THE TASK:
Go through the entries below and write each one out exactly.

-- DATA FOR REVIEW follows --

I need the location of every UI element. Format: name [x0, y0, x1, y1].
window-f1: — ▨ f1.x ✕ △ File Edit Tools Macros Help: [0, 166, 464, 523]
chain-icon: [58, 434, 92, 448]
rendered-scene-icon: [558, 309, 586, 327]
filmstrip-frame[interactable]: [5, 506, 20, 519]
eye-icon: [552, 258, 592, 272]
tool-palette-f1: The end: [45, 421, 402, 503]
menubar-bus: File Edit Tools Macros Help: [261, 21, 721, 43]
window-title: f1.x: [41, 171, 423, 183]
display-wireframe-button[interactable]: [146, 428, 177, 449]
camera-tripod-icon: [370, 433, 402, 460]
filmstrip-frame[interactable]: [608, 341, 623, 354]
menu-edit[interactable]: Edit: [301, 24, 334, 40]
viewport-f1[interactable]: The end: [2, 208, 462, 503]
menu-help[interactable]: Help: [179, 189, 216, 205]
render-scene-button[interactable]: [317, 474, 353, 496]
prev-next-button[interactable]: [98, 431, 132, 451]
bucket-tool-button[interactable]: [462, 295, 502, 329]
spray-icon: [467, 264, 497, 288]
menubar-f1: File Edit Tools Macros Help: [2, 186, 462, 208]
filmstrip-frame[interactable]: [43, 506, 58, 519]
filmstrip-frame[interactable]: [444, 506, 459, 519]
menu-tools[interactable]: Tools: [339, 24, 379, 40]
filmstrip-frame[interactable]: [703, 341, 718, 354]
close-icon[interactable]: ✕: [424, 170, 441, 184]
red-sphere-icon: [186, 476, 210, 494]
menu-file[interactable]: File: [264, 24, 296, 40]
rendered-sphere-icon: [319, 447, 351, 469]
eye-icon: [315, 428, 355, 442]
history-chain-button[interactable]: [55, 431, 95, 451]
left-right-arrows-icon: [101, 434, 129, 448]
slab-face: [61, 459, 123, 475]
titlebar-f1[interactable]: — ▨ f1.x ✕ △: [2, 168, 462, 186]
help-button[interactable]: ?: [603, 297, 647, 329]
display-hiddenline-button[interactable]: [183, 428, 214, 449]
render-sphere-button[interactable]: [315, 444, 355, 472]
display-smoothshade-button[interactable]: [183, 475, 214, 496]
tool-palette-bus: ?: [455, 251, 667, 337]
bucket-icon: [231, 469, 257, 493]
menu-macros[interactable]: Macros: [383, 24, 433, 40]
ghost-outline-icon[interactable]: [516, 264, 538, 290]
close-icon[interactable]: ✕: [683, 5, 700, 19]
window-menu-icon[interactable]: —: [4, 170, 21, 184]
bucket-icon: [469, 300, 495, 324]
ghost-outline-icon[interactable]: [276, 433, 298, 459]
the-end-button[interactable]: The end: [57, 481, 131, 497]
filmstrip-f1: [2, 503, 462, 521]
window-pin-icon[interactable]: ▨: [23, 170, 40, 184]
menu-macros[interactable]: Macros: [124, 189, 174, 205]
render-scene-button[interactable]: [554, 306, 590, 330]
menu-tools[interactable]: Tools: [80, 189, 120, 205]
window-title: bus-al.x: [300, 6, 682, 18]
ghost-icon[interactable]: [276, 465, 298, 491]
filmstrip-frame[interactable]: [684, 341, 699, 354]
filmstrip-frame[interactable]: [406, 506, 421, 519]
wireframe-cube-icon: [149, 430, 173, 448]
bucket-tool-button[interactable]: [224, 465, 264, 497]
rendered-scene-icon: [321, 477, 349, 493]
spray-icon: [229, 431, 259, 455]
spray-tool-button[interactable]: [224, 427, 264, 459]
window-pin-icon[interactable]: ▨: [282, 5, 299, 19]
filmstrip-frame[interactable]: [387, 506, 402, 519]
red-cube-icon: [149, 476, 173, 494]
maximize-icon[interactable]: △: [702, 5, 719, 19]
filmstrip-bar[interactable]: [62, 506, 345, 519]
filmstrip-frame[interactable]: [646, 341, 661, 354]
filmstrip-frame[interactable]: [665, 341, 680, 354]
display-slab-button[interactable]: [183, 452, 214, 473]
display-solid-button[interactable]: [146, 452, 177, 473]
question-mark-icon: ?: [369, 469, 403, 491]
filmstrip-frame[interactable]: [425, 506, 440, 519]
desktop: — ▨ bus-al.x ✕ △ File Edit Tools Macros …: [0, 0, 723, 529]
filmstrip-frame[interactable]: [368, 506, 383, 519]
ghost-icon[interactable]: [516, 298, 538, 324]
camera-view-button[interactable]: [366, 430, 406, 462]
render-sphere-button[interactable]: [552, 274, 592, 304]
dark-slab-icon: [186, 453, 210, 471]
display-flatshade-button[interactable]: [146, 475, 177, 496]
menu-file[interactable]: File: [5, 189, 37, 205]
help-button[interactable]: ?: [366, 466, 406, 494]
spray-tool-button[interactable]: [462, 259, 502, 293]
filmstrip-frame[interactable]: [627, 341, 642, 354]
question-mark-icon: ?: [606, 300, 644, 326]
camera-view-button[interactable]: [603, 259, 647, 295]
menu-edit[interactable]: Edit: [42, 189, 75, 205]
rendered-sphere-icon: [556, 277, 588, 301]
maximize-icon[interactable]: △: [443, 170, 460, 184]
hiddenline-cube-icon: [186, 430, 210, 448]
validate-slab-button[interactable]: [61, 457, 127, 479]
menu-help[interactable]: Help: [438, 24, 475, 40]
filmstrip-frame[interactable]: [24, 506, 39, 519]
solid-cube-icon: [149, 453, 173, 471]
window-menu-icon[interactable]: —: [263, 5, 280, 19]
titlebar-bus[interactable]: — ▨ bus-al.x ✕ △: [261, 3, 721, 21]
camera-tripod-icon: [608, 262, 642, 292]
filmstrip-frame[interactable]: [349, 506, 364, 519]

-- DATA FOR REVIEW concluded --

RESPONSE:
I need the location of every UI element. Format: name [x0, y0, x1, y1].
window-f1: — ▨ f1.x ✕ △ File Edit Tools Macros Help: [0, 166, 464, 523]
chain-icon: [58, 434, 92, 448]
rendered-scene-icon: [558, 309, 586, 327]
filmstrip-frame[interactable]: [5, 506, 20, 519]
eye-icon: [552, 258, 592, 272]
tool-palette-f1: The end: [45, 421, 402, 503]
menubar-bus: File Edit Tools Macros Help: [261, 21, 721, 43]
window-title: f1.x: [41, 171, 423, 183]
display-wireframe-button[interactable]: [146, 428, 177, 449]
camera-tripod-icon: [370, 433, 402, 460]
filmstrip-frame[interactable]: [608, 341, 623, 354]
menu-edit[interactable]: Edit: [301, 24, 334, 40]
viewport-f1[interactable]: The end: [2, 208, 462, 503]
menu-help[interactable]: Help: [179, 189, 216, 205]
render-scene-button[interactable]: [317, 474, 353, 496]
prev-next-button[interactable]: [98, 431, 132, 451]
bucket-tool-button[interactable]: [462, 295, 502, 329]
spray-icon: [467, 264, 497, 288]
menubar-f1: File Edit Tools Macros Help: [2, 186, 462, 208]
filmstrip-frame[interactable]: [43, 506, 58, 519]
filmstrip-frame[interactable]: [444, 506, 459, 519]
menu-tools[interactable]: Tools: [339, 24, 379, 40]
filmstrip-frame[interactable]: [703, 341, 718, 354]
close-icon[interactable]: ✕: [424, 170, 441, 184]
red-sphere-icon: [186, 476, 210, 494]
menu-file[interactable]: File: [264, 24, 296, 40]
rendered-sphere-icon: [319, 447, 351, 469]
eye-icon: [315, 428, 355, 442]
history-chain-button[interactable]: [55, 431, 95, 451]
left-right-arrows-icon: [101, 434, 129, 448]
slab-face: [61, 459, 123, 475]
titlebar-f1[interactable]: — ▨ f1.x ✕ △: [2, 168, 462, 186]
help-button[interactable]: ?: [603, 297, 647, 329]
display-hiddenline-button[interactable]: [183, 428, 214, 449]
render-sphere-button[interactable]: [315, 444, 355, 472]
display-smoothshade-button[interactable]: [183, 475, 214, 496]
tool-palette-bus: ?: [455, 251, 667, 337]
bucket-icon: [231, 469, 257, 493]
menu-macros[interactable]: Macros: [383, 24, 433, 40]
ghost-outline-icon[interactable]: [516, 264, 538, 290]
close-icon[interactable]: ✕: [683, 5, 700, 19]
window-menu-icon[interactable]: —: [4, 170, 21, 184]
bucket-icon: [469, 300, 495, 324]
ghost-outline-icon[interactable]: [276, 433, 298, 459]
the-end-button[interactable]: The end: [57, 481, 131, 497]
filmstrip-f1: [2, 503, 462, 521]
window-pin-icon[interactable]: ▨: [23, 170, 40, 184]
menu-macros[interactable]: Macros: [124, 189, 174, 205]
render-scene-button[interactable]: [554, 306, 590, 330]
menu-tools[interactable]: Tools: [80, 189, 120, 205]
window-title: bus-al.x: [300, 6, 682, 18]
ghost-icon[interactable]: [276, 465, 298, 491]
filmstrip-frame[interactable]: [684, 341, 699, 354]
filmstrip-frame[interactable]: [406, 506, 421, 519]
wireframe-cube-icon: [149, 430, 173, 448]
bucket-tool-button[interactable]: [224, 465, 264, 497]
rendered-scene-icon: [321, 477, 349, 493]
spray-icon: [229, 431, 259, 455]
spray-tool-button[interactable]: [224, 427, 264, 459]
window-pin-icon[interactable]: ▨: [282, 5, 299, 19]
filmstrip-frame[interactable]: [387, 506, 402, 519]
red-cube-icon: [149, 476, 173, 494]
maximize-icon[interactable]: △: [702, 5, 719, 19]
filmstrip-bar[interactable]: [62, 506, 345, 519]
filmstrip-frame[interactable]: [646, 341, 661, 354]
filmstrip-frame[interactable]: [665, 341, 680, 354]
display-slab-button[interactable]: [183, 452, 214, 473]
display-solid-button[interactable]: [146, 452, 177, 473]
question-mark-icon: ?: [369, 469, 403, 491]
filmstrip-frame[interactable]: [425, 506, 440, 519]
desktop: — ▨ bus-al.x ✕ △ File Edit Tools Macros …: [0, 0, 723, 529]
filmstrip-frame[interactable]: [368, 506, 383, 519]
ghost-icon[interactable]: [516, 298, 538, 324]
camera-view-button[interactable]: [366, 430, 406, 462]
render-sphere-button[interactable]: [552, 274, 592, 304]
dark-slab-icon: [186, 453, 210, 471]
display-flatshade-button[interactable]: [146, 475, 177, 496]
menu-file[interactable]: File: [5, 189, 37, 205]
help-button[interactable]: ?: [366, 466, 406, 494]
spray-tool-button[interactable]: [462, 259, 502, 293]
filmstrip-frame[interactable]: [627, 341, 642, 354]
question-mark-icon: ?: [606, 300, 644, 326]
camera-view-button[interactable]: [603, 259, 647, 295]
menu-edit[interactable]: Edit: [42, 189, 75, 205]
rendered-sphere-icon: [556, 277, 588, 301]
maximize-icon[interactable]: △: [443, 170, 460, 184]
hiddenline-cube-icon: [186, 430, 210, 448]
validate-slab-button[interactable]: [61, 457, 127, 479]
menu-help[interactable]: Help: [438, 24, 475, 40]
filmstrip-frame[interactable]: [24, 506, 39, 519]
solid-cube-icon: [149, 453, 173, 471]
window-menu-icon[interactable]: —: [263, 5, 280, 19]
titlebar-bus[interactable]: — ▨ bus-al.x ✕ △: [261, 3, 721, 21]
camera-tripod-icon: [608, 262, 642, 292]
filmstrip-frame[interactable]: [349, 506, 364, 519]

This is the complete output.